Maar er zijn best wat mensen die kritiek hebben op veeteeltbedrijven. Zij waren oorspronkelijk graasbedrijven. Zij hebben koeien, schapen, geiten of paarden die veel ruimte hebben. Tegenwoordig zijn er ook veel veehouderijen met weinig grond. Deze manier van veeteelt heet intensieve veehouderij of bio-industrie. Omdat boeren weinig ruimte hebben worden de dieren in hokken gehouden. Dat heet een hokdierbedrijf. Dieren leven daar met heel veel in een klein hok en hebben weinig ruimte.

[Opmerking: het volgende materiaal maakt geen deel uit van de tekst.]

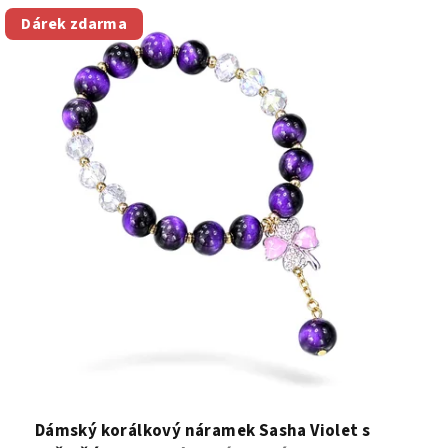
Dárek zdarma
Dámský korálkový náramek Sasha Violet s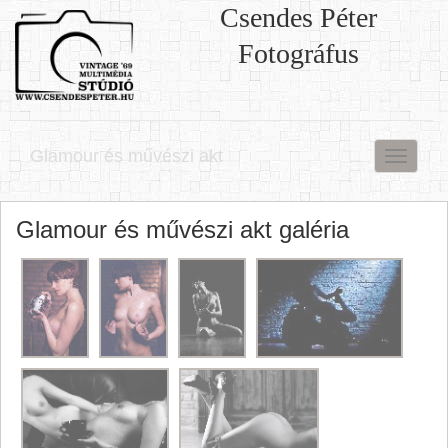
Csendes Péter
Fotográfus
Glamour és művészi akt
Menü
Glamour és művészi akt galéria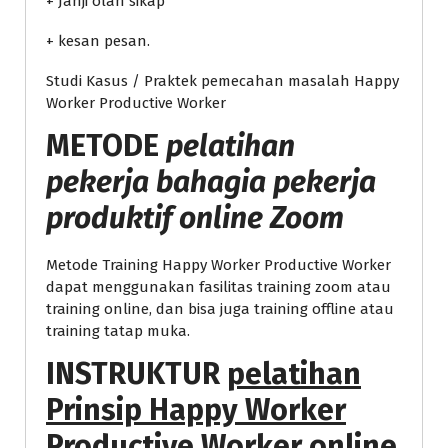
+ Janji olah sikap
+ kesan pesan.
Studi Kasus / Praktek pemecahan masalah Happy
Worker Productive Worker
METODE
pelatihan
pekerja bahagia pekerja
produktif online Zoom
Metode Training Happy Worker Productive Worker
dapat menggunakan fasilitas training zoom atau
training online, dan bisa juga training offline atau
training tatap muka.
INSTRUKTUR
pelatihan
Prinsip Happy Worker
Productive Worker online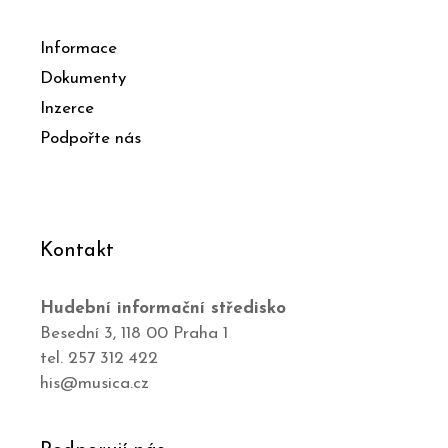
Informace
Dokumenty
Inzerce
Podpořte nás
Kontakt
Hudební informační středisko
Besední 3, 118 00 Praha 1
tel. 257 312 422
his@musica.cz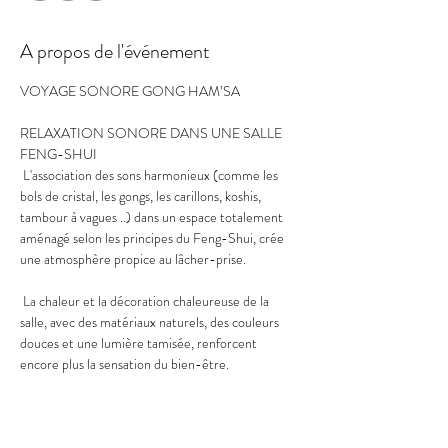
A propos de l'événement
VOYAGE SONORE GONG HAM’SA
RELAXATION SONORE DANS UNE SALLE 
FENG-SHUI  
 L'association des sons harmonieux (comme les 
bols de cristal, les gongs, les carillons, koshis, 
tambour à vagues ..) dans un espace totalement 
aménagé selon les principes du Feng-Shui, crée 
une atmosphère propice au lâcher-prise.     
 La chaleur et la décoration chaleureuse de la 
salle, avec des matériaux naturels, des couleurs 
douces et une lumière tamisée, renforcent 
encore plus la sensation du bien-être.                       
Avez-vous déjà tester une relaxation sonore dans 
une salle Feng-Shui équipée de matériel pour se 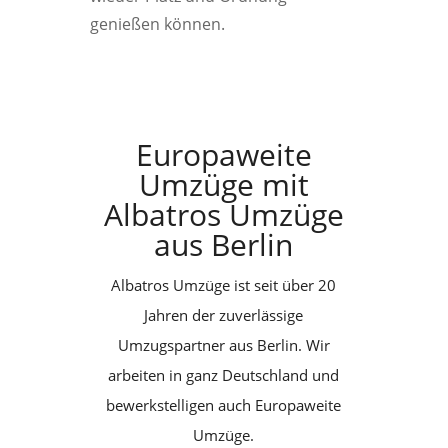
genießen können.
Europaweite
Umzüge mit
Albatros Umzüge
aus Berlin
Albatros Umzüge ist seit über 20
Jahren der zuverlässige
Umzugspartner aus Berlin. Wir
arbeiten in ganz Deutschland und
bewerkstelligen auch Europaweite
Umzüge.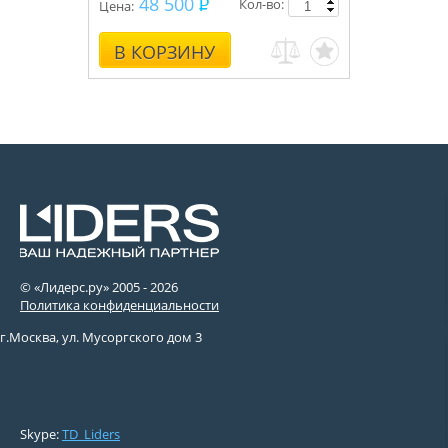
48 500
Кол-во:
Цена:
В КОРЗИНУ
© «Лидерс.ру» 2005 -
2026
Политика конфиденциальности
г.Москва, ул. Мусоргского дом 3
Skype:
TD_Liders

Omdat een bio-industrie veel dieren heeft, krijgt hij ook veel vlees, melk of eieren. Maar er is ook een groot mestoverschot. Uit dat mest komen gassen vrij. Een van die gassen is een broeikasgas, en een ander gas zorgt voor verzuring van de bodem. Deze gassen vervuilen dus weer het milieu. Ook komt er CO2, methaan en lachgas vrij bij het houden van veeteelt. Dat warmt de aarde ook op.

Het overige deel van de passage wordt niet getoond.